Top of ENTRIES PROVIDED

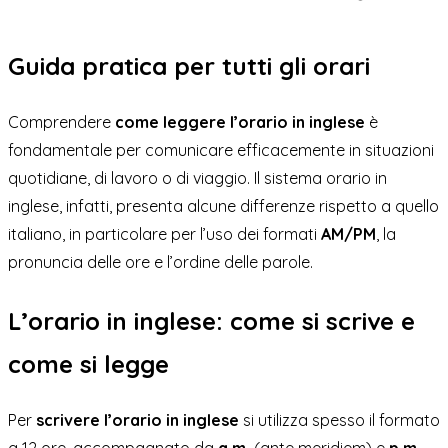
Guida pratica per tutti gli orari
Comprendere
come leggere l’orario in inglese
è
fondamentale per comunicare efficacemente in situazioni
quotidiane, di lavoro o di viaggio. Il sistema orario in
inglese, infatti, presenta alcune differenze rispetto a quello
italiano, in particolare per l’uso dei formati
AM/PM
, la
pronuncia delle ore e l’ordine delle parole.
L’orario in inglese: come si scrive e
come si legge
Per
scrivere l’orario in inglese
si utilizza spesso il formato
a 12 ore, accompagnato da
a.m.
(ante meridiem) e
p.m.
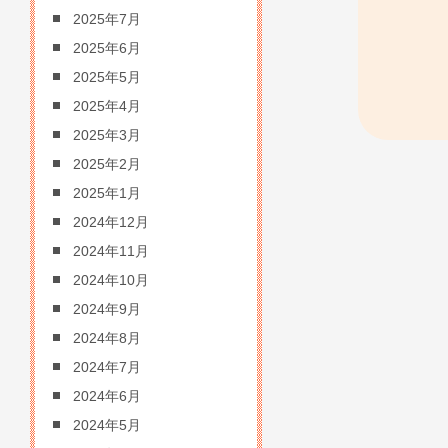
2025年7月
2025年6月
2025年5月
2025年4月
2025年3月
2025年2月
2025年1月
2024年12月
2024年11月
2024年10月
2024年9月
2024年8月
2024年7月
2024年6月
2024年5月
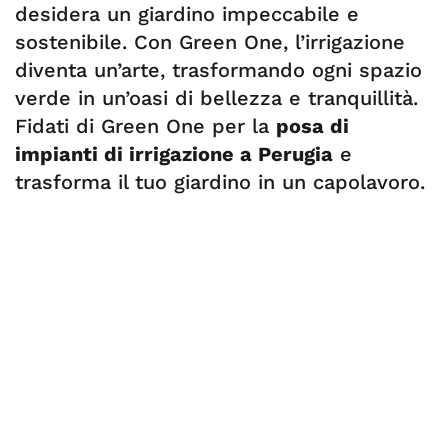
desidera un giardino impeccabile e
sostenibile. Con Green One, l’irrigazione
diventa un’arte, trasformando ogni spazio
verde in un’oasi di bellezza e tranquillità.
Fidati di Green One per la
posa di
impianti di irrigazione a Perugia
e
trasforma il tuo giardino in un capolavoro.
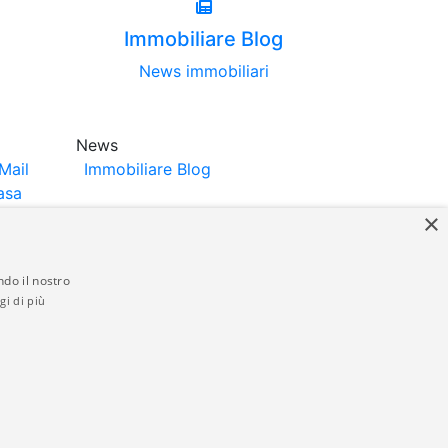
Immobiliare Blog
News immobiliari
News
Mail
Immobiliare Blog
asa
×
ndo il nostro
gi di più
struttori. La pubblicazione degli annunci
anzia da parte di quest'ultima. immobiliare-
 in materia di privacy e/o di alcun altro
ed by
Gestionale Immobiliare GestionaleRe.it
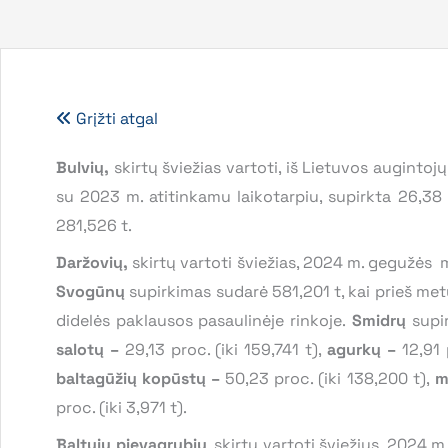
Grįžti atgal
Bulvių,
skirtų šviežias vartoti, iš Lietuvos augint
su 2023 m. atitinkamu laikotarpiu, supirkta 26,38 p
281,526 t.
Daržovių,
skirtų vartoti šviežias, 2024 m. gegužės m
Svogūnų
supirkimas sudarė 581,201 t, kai prieš met
didelės paklausos pasaulinėje rinkoje.
Smidrų
supi
salotų –
29,13 proc. (iki 159,741 t),
agurkų
–
12,91 
baltagūžių kopūstų
–
50,23 proc. (iki 138,200 t),
m
proc. (iki 3,971 t).
Baltųjų pievagrybių
, skirtų vartoti šviežius, 2024 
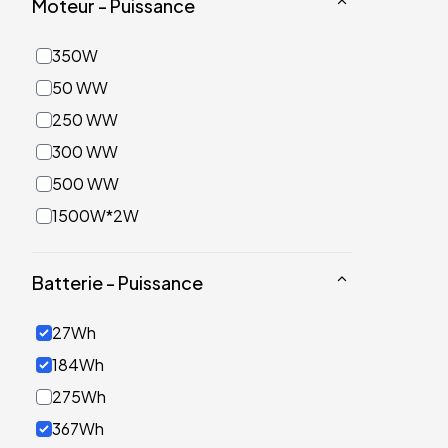
Moteur - Puissance
350W
50 WW
250 WW
300 WW
500 WW
1500W*2W
Batterie - Puissance
27Wh
184Wh
275Wh
367Wh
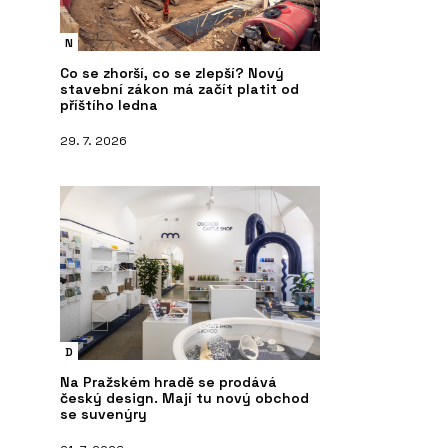
N
Co se zhorší, co se zlepší? Nový
stavební zákon má začít platit od
příštího ledna
29. 7. 2026
D
Na Pražském hradě se prodává
český design. Mají tu nový obchod
se suvenýry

Bottom of ENTRIES PROVIDED

◆ **WHAT IS REQUIRED**
Scan the data, and report each line that uses the word "inglese".

◆ **TASK OUTPUT**
come leggere l’orario in inglese
inglese, infatti, presenta alcune differenze rispetto a quello
L’orario in inglese: come si scrive e
scrivere l’orario in inglese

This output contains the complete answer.